Todas as campanhas eleitorais no mundo deveriam ser semelhantes às do Reino Unido, com 90 dias de duração e 100% financiadas pelo governo e sem dinheiro privado. Porque é aí que a corrupção começa. O dinheiro privado corrompe o sistema. Tome o exemplo de Barack Obama, uma pessoa honesta e que ganhou eleições com dinheiro levantado com os gigantes do Vale do Silício. Eles são as pessoas que falam ao telefone com o presidente. Na época, Steve Jobs [fundador da Apple que morreu em 2011] tinha uma voz dez vezes mais alta do que a minha. Isso cria uma realidade terrivelmente distorcida, com campanhas que duram anos e custam bilhões de dólares. Todos querem influenciar os candidatos — e ter acesso a eles depois de eleitos.

O Brasil recentemente proibiu a doação eleitoral por parte de empresas.
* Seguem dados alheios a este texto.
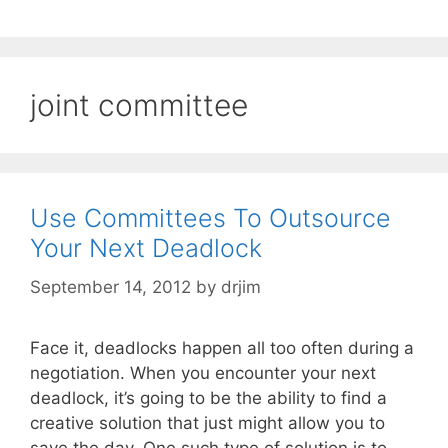
joint committee
Use Committees To Outsource
Your Next Deadlock
September 14, 2012
by
drjim
Face it, deadlocks happen all too often during a
negotiation. When you encounter your next
deadlock, it’s going to be the ability to find a
creative solution that just might allow you to
save the day. One such type of solution is to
Está na direção correta?

Acredito no ditado “nunca desperdice uma boa crise”. O Brasil está indo na direção correta, mas está numa posição perfeita para reformar ainda mais as regras eleitorais. O cenário político brasileiro é um desastre. A situação do ex-presidente Lula, primeiro lugar nas pesquisas eleitorais e preso, é embaraçosa para o país. Quem for culpado pela Justiça tem de ir preso e não pode disputar eleições. Mas o problema é que, agora, até o mérito das leis é objeto de discussão no Brasil. Isso tem de parar. E o país precisa seguir adiante com leis eleitorais mais modernas.